We'd like to remind Forumites to please avoid political debate on the Forum... Read More »
Small cap diversifier in portfolio

Pat38493
Posts: 3,225 Forumite


What are the thoughts of the hive mind on holding a portion of small cap funds in the equity part of the portfolio as a diversifier?
I've seen some IFAs like that James Shack guy and a few others imply that they often use a portion (maybe up to 30%) of small cap as this seemed to provide a higher SWR / higher success rate, than just going with straight up global trackers. I did a few tests and it seemed to bear this out - the historical success probability is up by about 5% if you were carrying about 20-30% of small cap, versus carrying only global trackers or large cap trackers.
On the other hand, this effect didn't seem to be the case in the last 20 years or so, so the effect is based on very long term patterns.
The second question would be - opinions on using active funds instead of passive for small cap? Some have claimed that the benefit of using active management on small cap is greater - what do you all think?
I've seen some IFAs like that James Shack guy and a few others imply that they often use a portion (maybe up to 30%) of small cap as this seemed to provide a higher SWR / higher success rate, than just going with straight up global trackers. I did a few tests and it seemed to bear this out - the historical success probability is up by about 5% if you were carrying about 20-30% of small cap, versus carrying only global trackers or large cap trackers.
On the other hand, this effect didn't seem to be the case in the last 20 years or so, so the effect is based on very long term patterns.

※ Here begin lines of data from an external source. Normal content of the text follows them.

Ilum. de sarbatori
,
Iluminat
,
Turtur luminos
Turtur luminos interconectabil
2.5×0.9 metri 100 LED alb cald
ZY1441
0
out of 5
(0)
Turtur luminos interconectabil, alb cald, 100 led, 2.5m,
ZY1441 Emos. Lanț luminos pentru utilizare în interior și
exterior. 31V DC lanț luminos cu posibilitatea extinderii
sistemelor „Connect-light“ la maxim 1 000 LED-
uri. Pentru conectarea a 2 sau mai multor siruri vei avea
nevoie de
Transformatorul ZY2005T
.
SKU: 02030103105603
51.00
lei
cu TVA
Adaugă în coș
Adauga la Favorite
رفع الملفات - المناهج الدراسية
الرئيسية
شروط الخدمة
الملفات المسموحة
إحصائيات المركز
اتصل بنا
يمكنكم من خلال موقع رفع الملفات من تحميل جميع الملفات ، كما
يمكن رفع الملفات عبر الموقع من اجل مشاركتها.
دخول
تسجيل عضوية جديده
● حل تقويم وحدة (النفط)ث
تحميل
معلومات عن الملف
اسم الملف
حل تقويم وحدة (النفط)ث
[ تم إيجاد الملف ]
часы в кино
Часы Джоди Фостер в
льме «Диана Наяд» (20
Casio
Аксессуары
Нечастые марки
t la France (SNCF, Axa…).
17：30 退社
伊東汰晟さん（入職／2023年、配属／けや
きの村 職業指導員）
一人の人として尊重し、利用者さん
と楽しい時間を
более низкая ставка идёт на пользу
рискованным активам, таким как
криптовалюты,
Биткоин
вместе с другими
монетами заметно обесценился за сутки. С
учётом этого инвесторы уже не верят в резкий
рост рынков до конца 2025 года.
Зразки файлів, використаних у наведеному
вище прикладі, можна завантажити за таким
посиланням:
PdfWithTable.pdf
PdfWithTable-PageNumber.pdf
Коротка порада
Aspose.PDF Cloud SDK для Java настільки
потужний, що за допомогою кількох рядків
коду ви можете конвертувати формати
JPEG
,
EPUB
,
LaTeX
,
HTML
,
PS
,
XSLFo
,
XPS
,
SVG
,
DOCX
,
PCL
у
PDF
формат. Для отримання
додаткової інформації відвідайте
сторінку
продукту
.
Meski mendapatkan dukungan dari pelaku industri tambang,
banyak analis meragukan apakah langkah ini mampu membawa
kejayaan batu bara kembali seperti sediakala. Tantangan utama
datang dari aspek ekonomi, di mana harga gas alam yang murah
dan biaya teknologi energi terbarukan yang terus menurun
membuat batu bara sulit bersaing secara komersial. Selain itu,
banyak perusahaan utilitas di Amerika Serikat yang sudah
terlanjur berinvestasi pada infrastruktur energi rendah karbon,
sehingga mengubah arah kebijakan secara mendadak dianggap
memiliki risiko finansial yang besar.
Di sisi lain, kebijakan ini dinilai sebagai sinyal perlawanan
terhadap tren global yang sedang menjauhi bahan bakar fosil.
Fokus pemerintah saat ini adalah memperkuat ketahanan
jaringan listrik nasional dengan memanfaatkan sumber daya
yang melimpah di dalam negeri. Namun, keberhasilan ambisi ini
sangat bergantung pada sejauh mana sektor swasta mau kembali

The second question would be - opinions on using active funds instead of passive for small cap? Some have claimed that the benefit of using active management on small cap is greater - what do you all think?
0
Comments
-
I tend to think that active management should be better for small caps, but its important to realise that the data about small caps is going to reflect the entire small caps market in a geopraphic area (which you can invest in passively) rather than particular small caps fund, so you can achieve what you want to using passive investments.
I have a small caps holding in my retirement portfolio, but it's only about 5% of the portfolio. I don't have the confidence to invest more than that percentage, given I can acheive my aims with the portfolio I have (It's been running for five years or so).The comments I post are my personal opinion. While I try to check everything is correct before posting, I can and do make mistakes, so always try to check official information sources before relying on my posts.1 -
I'd suggest thinking about risk and portfolio shape/volatility more than better total returns.
I don't see an objection to passive indexers for "small(er) cap". For EM/frontier - arguments re active are more germaine around small, state influenced markets and local knowledge.
When coming up with my retirement asset allocation I decided that I would extend equities diversification to both Small Cap and EM (beyond global developed markets trackers). It was what I believed in about pragmatic risk reduction in deaccumulation investing based on my reading up to that point. I am not disabused of the thinking behind the investment statement. But a total returns premium was not the objective or expectation. Adequate returns at reduced volatility and concentration risk - was.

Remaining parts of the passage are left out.